Robert Parkins (University Organist and Professor of the Practice of Music) performed two recitals this fall in conjunction with the “El Greco to Velazquez: Art During the Reign of Philip III” exhibition in the Nasher Museum of Art. On September 11, 2008, he presented Cabezón to Cabanilles: The Golden Age of Iberian Keyboard Music on the harpsichord in the Nasher Auditorium. A second program on October 19 featured Iberian Organ Music from the Golden Age on the Brombaugh organ in Duke Memorial Chapel. For many years Professor Parkins has specialized in early Iberian keyboard music, publishing several articles on performance practice as well as making recordings on a number of different labels.

Mechanical Engineering & Materials Science (MEMS)

The popular interdisciplinary design-as-science course, ME166: Constructal Theory and Design, developed by MEMS faculty Adrian Bejan (J.A. Jones Distinguished Professor of Mechanical Engineering) and Sylvie Lorente (Professor of Civil Engineering at the University of Toulouse, Institut National des Sciences Appliquées de Toulouse (INSA), France, and Adjunct Professor at Duke University) is the basis of a new book, “Design with Constructal Theory” (Wiley, 2008).

Robert Ferris (first-year doctoral student working with Professor Stefan Zauscher) recently qualified and completed the Ironman World Championships in Kona, HI. He completed the race in 9:48:32, after qualifying only 2 months prior at Subaru Ironman Canada. Though he is looking forward to Ironman Wisconsin in Sept. 2009, he is currently enjoying the break.

Brian Mann (Professor of Mechanical Engineering and Materials Science) was awarded an Office of Naval Research (ONR) Young Investigator Award to study energy harvesting in the ocean.
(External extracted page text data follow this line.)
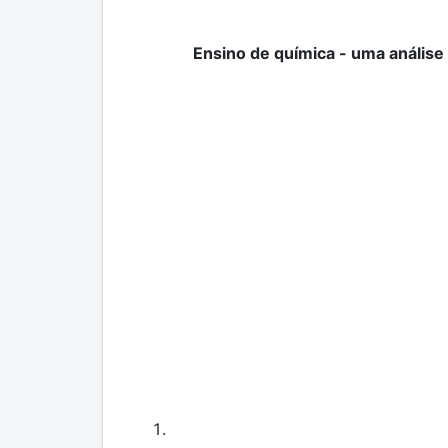
Ensino de química - uma análise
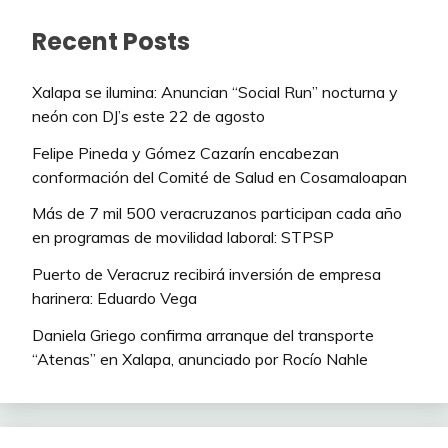
Recent Posts
Xalapa se ilumina: Anuncian “Social Run” nocturna y
neón con DJ’s este 22 de agosto
Felipe Pineda y Gómez Cazarín encabezan
conformación del Comité de Salud en Cosamaloapan
Más de 7 mil 500 veracruzanos participan cada año
en programas de movilidad laboral: STPSP
Puerto de Veracruz recibirá inversión de empresa
harinera: Eduardo Vega
Daniela Griego confirma arranque del transporte
“Atenas” en Xalapa, anunciado por Rocío Nahle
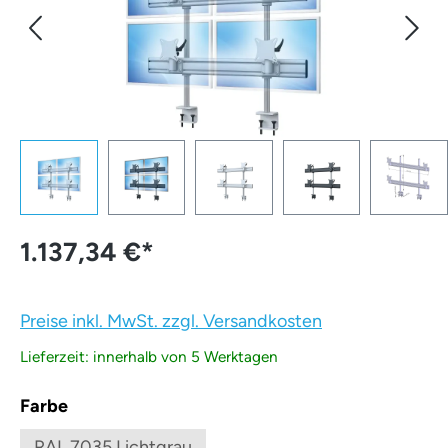
1.137,34 €
*
Preise inkl. MwSt. zzgl. Versandkosten
Lieferzeit: innerhalb von 5 Werktagen
auswählen
Farbe
RAL 7035 Lichtgrau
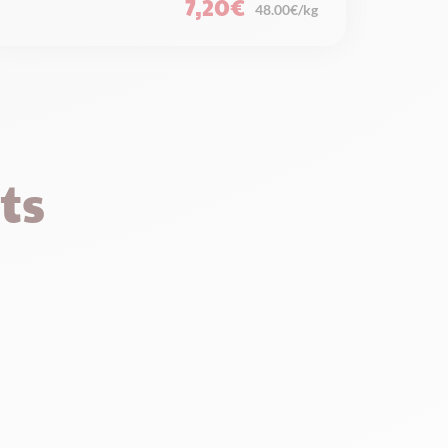
7,20
€
48.00€/kg
ts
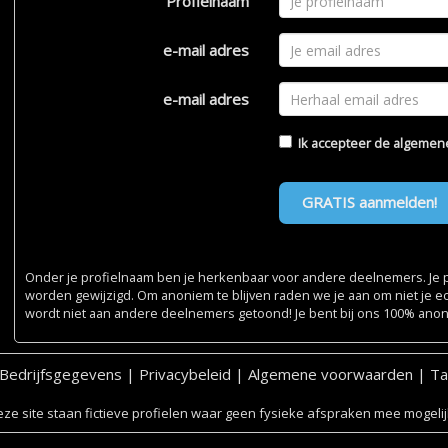
Profielnaam
e-mail adres
e-mail adres
Ik accepteer de
algemen
GRATIS aanmelden!
Onder je profielnaam ben je herkenbaar voor andere deelnemers. Je pr
worden gewijzigd. Om anoniem te blijven raden we je aan om niet je e
wordt niet aan andere deelnemers getoond! Je bent bij ons 100% ano
Bedrijfsgegevens
|
Privacybeleid
|
Algemene voorwaarden
|
Ta
ze site staan fictieve profielen waar geen fysieke afspraken mee mogelijk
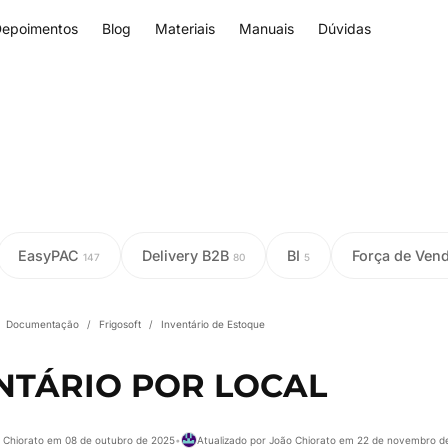
epoimentos
Blog
Materiais
Manuais
Dúvidas
EasyPAC
Delivery B2B
BI
Força de Ven
147
80
5
Documentação
/
Frigosoft
/
Inventário de Estoque
NTÁRIO POR LOCAL
o Chiorato em 08 de outubro de 2025
•
Atualizado por João Chiorato em 22 de novembro d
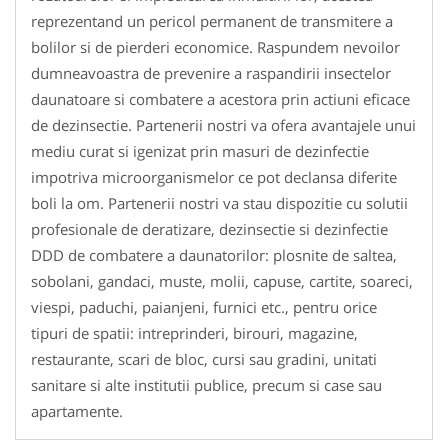
reprezentand un pericol permanent de transmitere a
bolilor si de pierderi economice. Raspundem nevoilor
dumneavoastra de prevenire a raspandirii insectelor
daunatoare si combatere a acestora prin actiuni eficace
de dezinsectie. Partenerii nostri va ofera avantajele unui
mediu curat si igenizat prin masuri de dezinfectie
impotriva microorganismelor ce pot declansa diferite
boli la om. Partenerii nostri va stau dispozitie cu solutii
profesionale de deratizare, dezinsectie si dezinfectie
DDD de combatere a daunatorilor: plosnite de saltea,
sobolani, gandaci, muste, molii, capuse, cartite, soareci,
viespi, paduchi, paianjeni, furnici etc., pentru orice
tipuri de spatii: intreprinderi, birouri, magazine,
restaurante, scari de bloc, cursi sau gradini, unitati
sanitare si alte institutii publice, precum si case sau
apartamente.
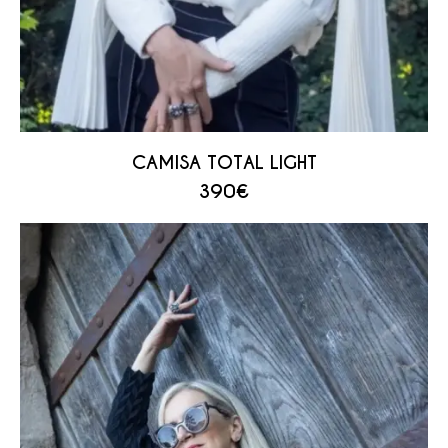
CAMISA TOTAL LIGHT
390
€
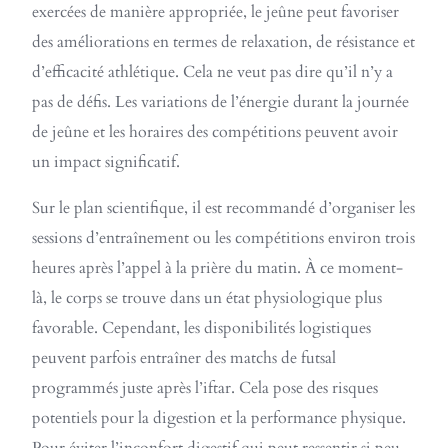
exercées de manière appropriée, le jeûne peut favoriser
des améliorations en termes de relaxation, de résistance et
d’efficacité athlétique. Cela ne veut pas dire qu’il n’y a
pas de défis. Les variations de l’énergie durant la journée
de jeûne et les horaires des compétitions peuvent avoir
un impact significatif.
Sur le plan scientifique, il est recommandé d’organiser les
sessions d’entraînement ou les compétitions environ trois
heures après l’appel à la prière du matin. À ce moment-
là, le corps se trouve dans un état physiologique plus
favorable. Cependant, les disponibilités logistiques
peuvent parfois entraîner des matchs de futsal
programmés juste après l’iftar. Cela pose des risques
potentiels pour la digestion et la performance physique.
Krista Michalis (third-year doctoral student) won the Student Paper and Presentation Competition at the NoiseCon & ASME Noise Control and Acoustics Division joint conference in Dearborn, Michigan, July 2008.

Neurobiology

Dr. Michael D. Ehlers, (Associate Professor of Neurobiology and Investigator, Howard Hughes Medical Institute) received the Life Sciences Achievement Award from the North Carolina Biotechnology Center in 2008. This award is given to a single North Carolina researcher for outstanding breakthrough research in the life sciences.

Nursing

Rebecca Kitzmiller, (Doctoral student and Duke Health Technologies Informatics Fellow) has been named the 2008 Health Systems Nurse of the Year by the North Carolina Nurses Association.

Psychology & Neuroscience

Dr. Terrie E. Moffitt has been awarded the Klaus Grawe Award for the Advancement of Innovative Research in Clinical Psychology and Psychotherapy for her research concerning the interrelation between genetic disposition and environmental factors in the development of problem behavior. The goals of the Klaus Grawe Foundation are to support excellent interdisciplinary and innovative research in clinical psychology and psychotherapy and their connected disciplines in the spirit of Klaus Grawe.

Dr. David Rubin was named the Juanita M. Kreps Professor of Psychology & Neuroscience in Trinity College of Arts & Sciences, which is the highest honor Duke awards to its faculty for distinguished professorship by the Board of Trustees, President Richard Brodhead, and Provost Peter Lange.

NRSA awarded fellowships to Maureen Ritchey and Simon Davis (fourth-year doctoral students in cognitive neuroscience).

Statistical Science

Simone Gray (fourth-year doctoral student) received a prestigious Centers for Disease Control (CDC) Public Health Research Dissertation Grant. These awards are highly competitive and are designed to encourage doctoral candidates from a variety of academic disciplines and programs to conduct research in areas of interest to the CDC, especially contributions to the health promotion and disease prevention objectives of the “Healthy People 2010″ initiative.